Your answer must be the records below, given again exactly, with no pictures in it.
Data records section start
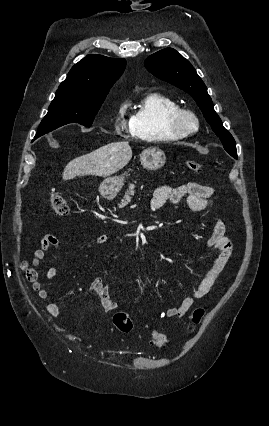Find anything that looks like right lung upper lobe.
Segmentation results:
<instances>
[{"instance_id":"1","label":"right lung upper lobe","mask_w":269,"mask_h":426,"mask_svg":"<svg viewBox=\"0 0 269 426\" xmlns=\"http://www.w3.org/2000/svg\"><path fill=\"white\" fill-rule=\"evenodd\" d=\"M125 66L124 59L88 55L72 67L56 95L87 99L106 96Z\"/></svg>"}]
</instances>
Data records section end
• Response
Find anything that looks like right lung upper lobe.
Segmentation results:
<instances>
[{"instance_id":"1","label":"right lung upper lobe","mask_w":269,"mask_h":426,"mask_svg":"<svg viewBox=\"0 0 269 426\" xmlns=\"http://www.w3.org/2000/svg\"><path fill=\"white\" fill-rule=\"evenodd\" d=\"M125 66L124 59L88 55L72 67L56 95L87 99L106 96Z\"/></svg>"}]
</instances>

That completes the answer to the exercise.